Please copy every record below exactly and leave out the pictures.

● **MATERIAL FOR THIS EXERCISE**:
○ ○ ○ ○ ○
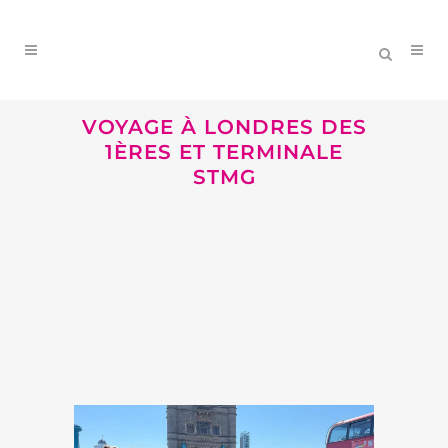
VOYAGE À LONDRES DES
1ÈRES ET TERMINALE
STMG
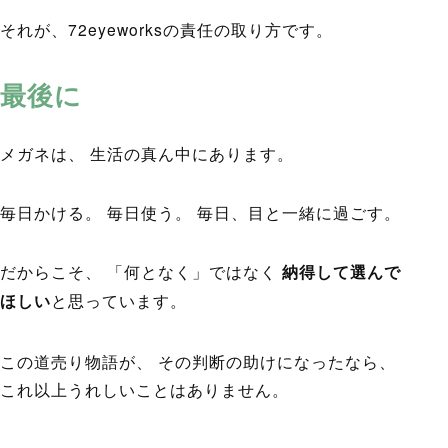
それが、72eyeworksの責任の取り方です。
最後に
メガネは、 生活の真ん中にあります。
毎日かける。 毎日使う。 毎日、目と一緒に過ごす。
だからこそ、 「何となく」ではなく
納得して選んで
ほしい
と思っています。
この道売り物語が、 その判断の助けになったなら、
これ以上うれしいことはありません。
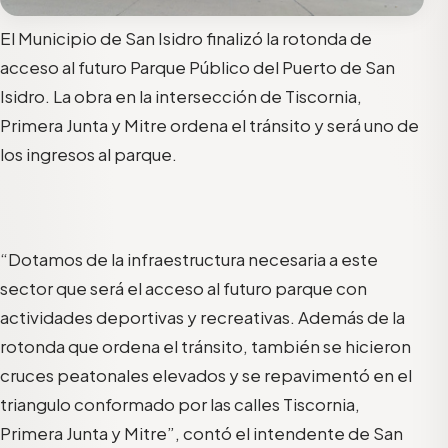
El Municipio de San Isidro finalizó la rotonda de
acceso al futuro Parque Público del Puerto de San
Isidro. La obra en la intersección de Tiscornia,
Primera Junta y Mitre ordena el tránsito y será uno de
los ingresos al parque.
“Dotamos de la infraestructura necesaria a este
sector que será el acceso al futuro parque con
actividades deportivas y recreativas. Además de la
rotonda que ordena el tránsito, también se hicieron
cruces peatonales elevados y se repavimentó en el
triangulo conformado por las calles Tiscornia,
Primera Junta y Mitre”, contó el intendente de San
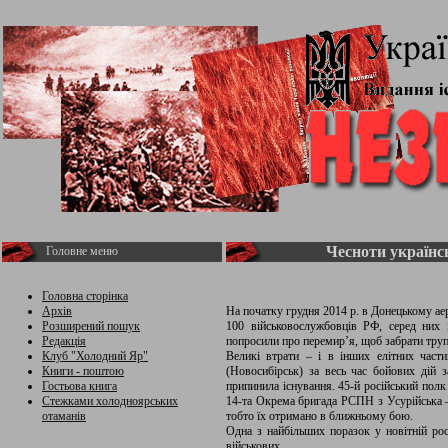
Чесноти українс
Головне меню
Головна сторінка
Архів
На початку грудня 2014 р. в Донецькому ае
Розширений пошук
100 військовослужбовців РФ, серед них і
Редакція
попросили про перемир’я, щоб забрати труп
Клуб "Холодний Яр"
Великі втрати – і в інших елітних час
Книги - поштою
(Новосибірськ) за весь час бойових дій 
Гостьова книга
припинила існування. 45-й російський полк 
Стежками холодноярських
14-та Окрема бригада РСПН з Усурійська –
отаманів
тобто їх отримано в ближньому бою.
Одна з найбільших поразок у новітній росі
військових.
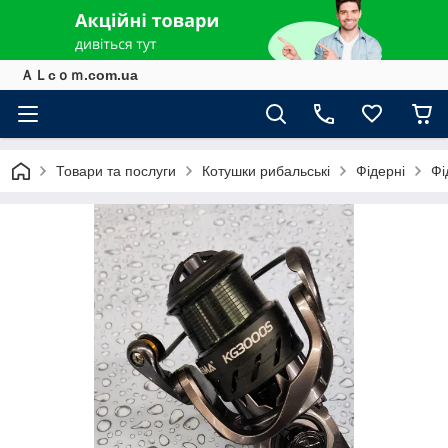
ＡＬcｏｍ.com.ua
Товари та послуги
Котушки рибальські
Фідерні
Фі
○ ○ ○ ○ ○
● **REPLY**:
VOYAGE À LONDRES DES
1ÈRES ET TERMINALE
STMG
それが、72eyeworksの責任の取り方です。
最後に
メガネは、 生活の真ん中にあります。
毎日かける。 毎日使う。 毎日、目と一緒に過ごす。
だからこそ、 「何となく」ではなく
納得して選んで
ほしい
と思っています。
この道売り物語が、 その判断の助けになったなら、
これ以上うれしいことはありません。
El Municipio de San Isidro finalizó la rotonda de
acceso al futuro Parque Público del Puerto de San
Isidro. La obra en la intersección de Tiscornia,
Primera Junta y Mitre ordena el tránsito y será uno de
los ingresos al parque.
“Dotamos de la infraestructura necesaria a este
sector que será el acceso al futuro parque con
actividades deportivas y recreativas. Además de la
rotonda que ordena el tránsito, también se hicieron
cruces peatonales elevados y se repavimentó en el
triangulo conformado por las calles Tiscornia,
Primera Junta y Mitre”, contó el intendente de San
Чесноти українс
Головне меню
Головна сторінка
Архів
На початку грудня 2014 р. в Донецькому ае
Розширений пошук
100 військовослужбовців РФ, серед них і
Редакція
попросили про перемир’я, щоб забрати труп
Клуб "Холодний Яр"
Великі втрати – і в інших елітних час
Книги - поштою
(Новосибірськ) за весь час бойових дій 
Гостьова книга
припинила існування. 45-й російський полк 
Стежками холодноярських
14-та Окрема бригада РСПН з Усурійська –
отаманів
тобто їх отримано в ближньому бою.
Одна з найбільших поразок у новітній росі
військових.
ＡＬcｏｍ.com.ua
Товари та послуги
Котушки рибальські
Фідерні
Фі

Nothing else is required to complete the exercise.